Le stelle in realtà non sono altro che dei reattori nucleari di immensa energia. Quando però il combustibile principale si esaurisce la stella per mantenersi in equilibrio deve bruciare elementi
via via sempre più pesanti quali elio, carbonio, silicio, ferro. Una volta arrivati alla combustione del ferro le reazioni nucleari del core della stella non producono più energia ma anzi la
assorbano, non essendoci più la spinta verso l’alto, la gravità comprime il nucleo e per stelle di grande massa questo nucleo diventa un buco nero, nel quale la forza di gravità è così elevata che
neanche la luce può sfuggire da un simile oggetto e risulta appunto non visibile, quindi nero. Secondo la teoria della relatività generale di Einstein i buchi neri rappresentano delle deformazioni
dello spazio-tempo nelle quali le leggi della fisica come le conosciamo noi perdono di validità, dei vortici immensi dove il tempo si congela e qualsiasi cosa cada dentro questi mostri viene
annientato dalla forza di gravità. Tuttavia è possibile individuare i buchi neri a causa dell’influenza gravitazionale che essi hanno per esempio sulle stelle vicine.
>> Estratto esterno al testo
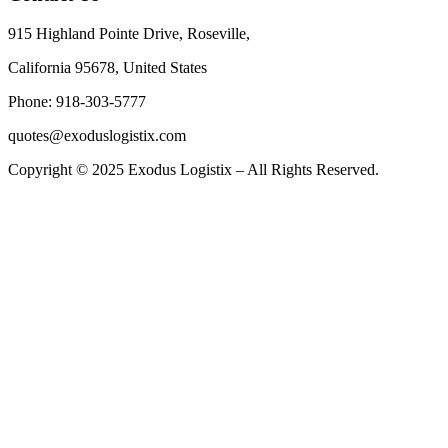
915 Highland Pointe Drive, Roseville,
California 95678, United States
Phone: 918-303-5777
quotes@exoduslogistix.com
Copyright © 2025 Exodus Logistix – All Rights Reserved.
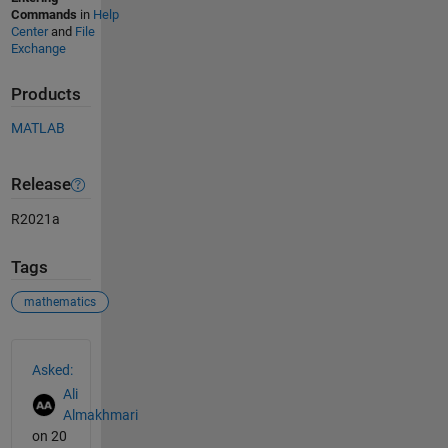
Commands
in
Help
Center
and
File
Exchange
Products
MATLAB
Release
R2021a
Tags
mathematics
See Also
Asked:
Ali
Almakhmari
on 20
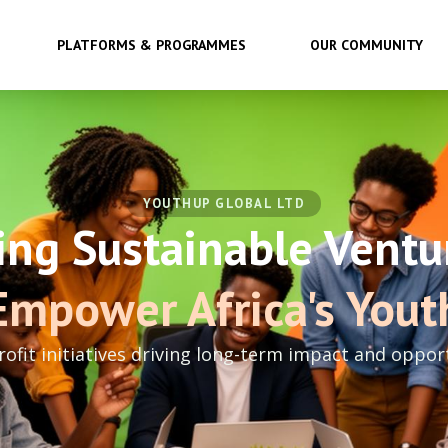
PLATFORMS & PROGRAMMES
OUR COMMUNITY
YOUTHUP GLOBAL LTD
ing Sustainable Ventu
Empower Africa's Yout
rofit initiatives driving long-term impact and oppor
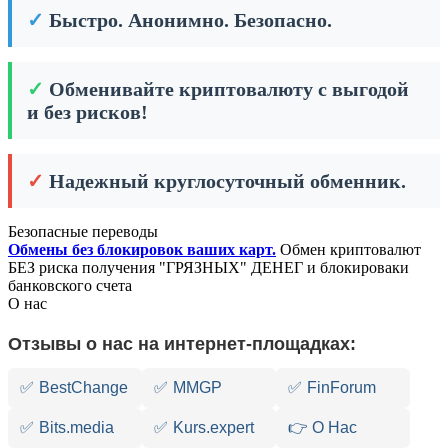
✓
Быстро. Анонимно. Безопасно.
✓
Обменивайте криптовалюту с выгодой
и без рисков!
✓
Надежный круглосуточный обменник.
Безопасные переводы
Обмены без блокировок ваших карт.
Обмен криптовалют
БЕЗ риска получения "ГРЯЗНЫХ" ДЕНЕГ и блокироваки
банковского счета
О нас
Отзывы о нас на интернет-площадках:
✅
BestChange
✅
MMGP
✅
FinForum
✅
Bits.media
✅
Kurs.expert
👉 О Нас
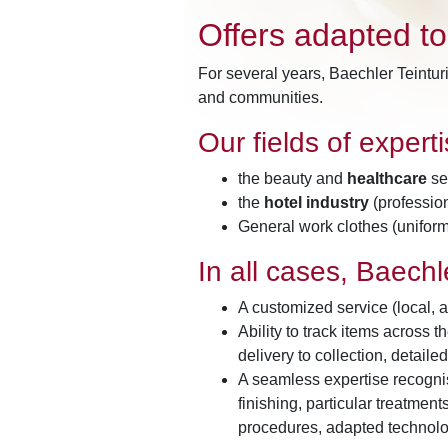
Offers adapted t
For several years, Baechler Teintur
and communities.
Our fields of expert
the beauty and
healthcare
sec
the
hotel industry
(profession
General work clothes (uniforms
In all cases, Baechle
A customized service (local, a
Ability to track items across 
delivery to collection, detailed
A seamless expertise recognis
finishing, particular treatmen
procedures, adapted technolo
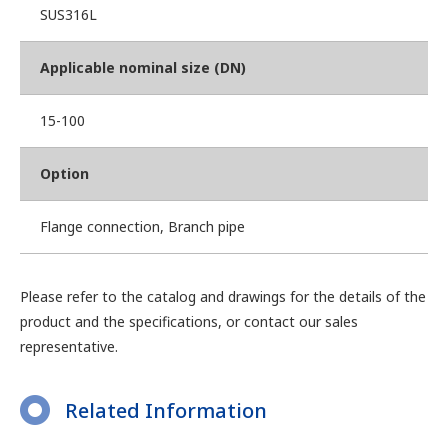
SUS316L
Applicable nominal size (DN)
15-100
Option
Flange connection, Branch pipe
Please refer to the catalog and drawings for the details of the
product and the specifications, or contact our sales
representative.
Related Information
Non sono rari i casi nei quali
un buco nero risucchia come un aspirapolvere cosmico l’atmosfera di una stella compagna. I gas dell’atmosfera della stella vengono compressi e riscaldati a tal punto durante la caduta dentro il
buco nero, che si osserva un’intensa emissione di raggi X che i nostri strumenti sui satelliti possono rivelare.
In aggiunta a questo esistono altri misteri irrisolti del cosmo come per esempio la materia oscura (Dark Matter), una sorta di materia esotica che non riusciamo ad osservare con i nostri telescopi,
ma che influenza gravitazionalmente il movimento di stelle e galassia. Ancora oggi non si conoscono le particelle che compongono questa materia oscura, alcuni pensano siano delle particelle
massicce debolmente interagenti altri stelle piccole e poco luminose come le “nane brune”, altri ancora le particelle più elusive che conosciamo, i neutrini. Lo studio e la ricerca della materia
oscura è molto importante in quanto il destino dell’universo è legato ad essa.
Lo spazio, l’ultima frontiera è così grande e i suoi fenomeni sono così colossali che spesso ci sentiamo soli ed indifesi al solo pensiero, tuttavia lo studio e la ricerca delle spiegazioni, dei
perché noi e l’universo esistiamo, rappresentano delle sfide che la nostra mente può e deve svelare.